A recent Cochrane review of 6 RCTs with 1,501 participants found no clinical benefit of Cerebrolysin for treating acute ischemic stroke, and found moderate-quality evidence of an increase with non-fatal serious adverse events but not in total serious adverse events.⁴⁶ We do not recommend Cerebrolysin use in patients with TBI at this time until additional efficacy and safety data are available.

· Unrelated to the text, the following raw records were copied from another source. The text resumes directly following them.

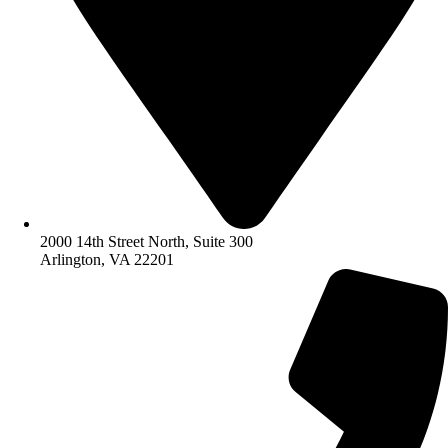
2000 14th Street North, Suite 300
Arlington, VA 22201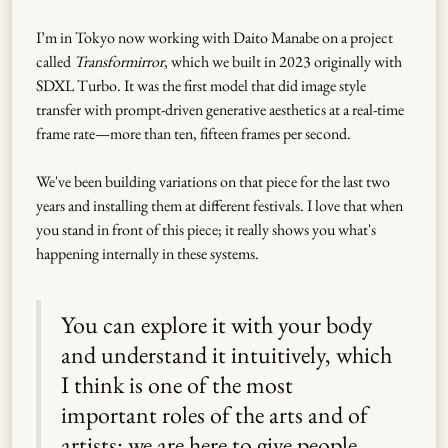
I’m in Tokyo now working with Daito Manabe on a project
called
Transformirror
, which we built in 2023 originally with
SDXL Turbo. It was the first model that did image style
transfer with prompt-driven generative aesthetics at a real-time
frame rate—more than ten, fifteen frames per second.
We've been building variations on that piece for the last two
years and installing them at different festivals. I love that when
you stand in front of this piece; it really shows you what's
happening internally in these systems.
You can explore it with your body
and understand it intuitively, which
I think is one of the most
important roles of the arts and of
artists: we are here to give people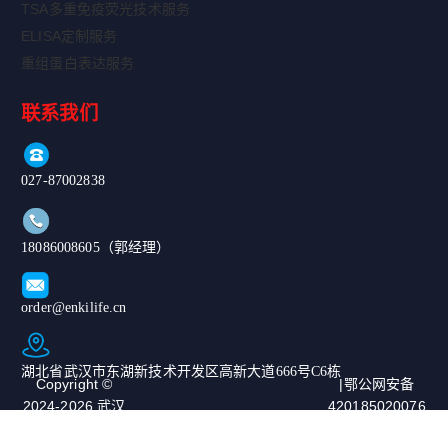
TSA多重免疫荧光技术服务
ELISA定制服务
重组蛋白表达服务
联系我们
027-87002838
18086008605（郭经理）
order@enkilife.cn
湖北省武汉市东湖新技术开发区高新大道666号C6栋
Copyright ©
|鄂公网安备
2024-2026 武汉
420185020076
恩玑生命科技有
67号|ICP备案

Nutraceuticals used in other populations

Other nutraceuticals with preclinical evidence of possible benefit in TBI but lacking evidence from human clinical trials include omega-3 fatty acids,⁴⁷ curcumin,⁴⁸ and resveratrol,⁴⁹ providing further proof that results from experimental studies do not necessarily extend to clinical trials.⁵⁰

Studies of nutraceuticals in other neuro­logical and psychiatric populations have yielded some promising results. Significant interest has focused on the association between vitamin D deficiency, dementia, and neurodegenerative conditions such as Alzheimer’s disease, multiple sclerosis, and Parkinson’s disease.⁵¹ The role of vitamin D in regulation of calcium-mediated neuronal excitotoxicity and oxidative stress and in the induction of synaptic structural proteins, neurotrophic factors, and deficient neuro­transmitters makes it an attractive candidate as a neuroprotective agent.⁵²

RCTs of nutraceuticals also have reported positive findings for a variety of mood and anxiety disorders, such as St. John’s wort, S-adenosylmethionine, omega-3 fatty acids for major depression⁵³ and bipolar depression,⁵⁴ and kava for generalized anxiety disorder.⁵⁵ More research, however, is needed in these areas.

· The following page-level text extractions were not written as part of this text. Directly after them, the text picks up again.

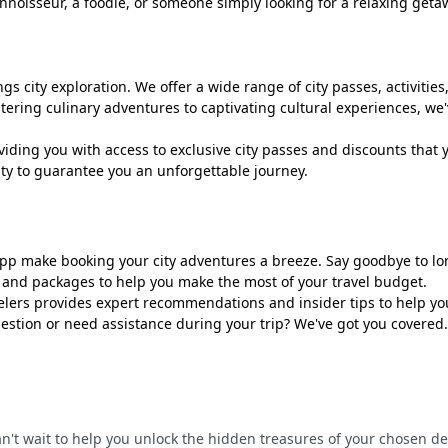
connoisseur, a foodie, or someone simply looking for a relaxing get
s city exploration. We offer a wide range of city passes, activities,
ring culinary adventures to captivating cultural experiences, we've
iding you with access to exclusive city passes and discounts that 
ity to guarantee you an unforgettable journey.
app make booking your city adventures a breeze. Say goodbye to 
s and packages to help you make the most of your travel budget.
rs provides expert recommendations and insider tips to help you 
estion or need assistance during your trip? We've got you covered.
can't wait to help you unlock the hidden treasures of your chosen d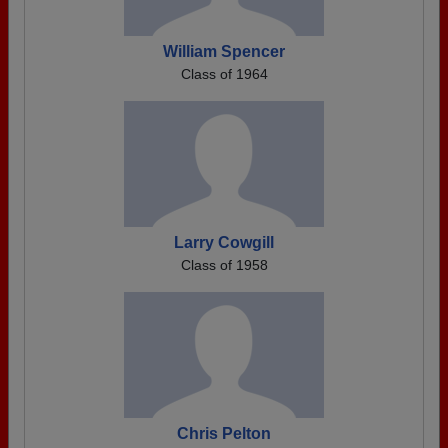
William Spencer
Class of 1964
Larry Cowgill
Class of 1958
Chris Pelton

The use of nonpharmacologic agents in TBI often relies on similar neuropsychiatric symptom profiles of idiopathic psychiatric disorders. Attention-deficit/hyperactivity disorder (ADHD) closely resembles TBI, but systemic reviews of studies of zinc, magnesium, and polyunsaturated fatty acids supplementation in ADHD provide no evidence of therapeutic benefit.^56-58

Educate patients in role of nutraceuticals

Despite lack of FDA oversight and limited empirical support, nutraceuticals continue to be widely marketed and used for their putative health benefits⁵⁹ and have gained increased attention among clinicians.⁶⁰ Because nutritional deficiency may make the brain less able than other organs to recover from injury,⁶¹ supplementation is an option, especially in individuals who could be at greater risk of TBI (eg, athletes and military personnel).

Lacking robust scientific evidence to support the use of nutraceuticals either for enhancing TBI recovery or treating neuropsychiatric disturbances, clinicians must educate patients that these agents are not completely benign and can have significant side effects and drug interactions.^62,63 Nutraceuticals may contain multiple ingredients, some of which can be toxic, particularly at higher doses. Many patients may not volunteer information about their nutraceutical use to their health care providers,⁶⁴ so we must ask them about that and inform them of the potential for adverse events and drug interactions.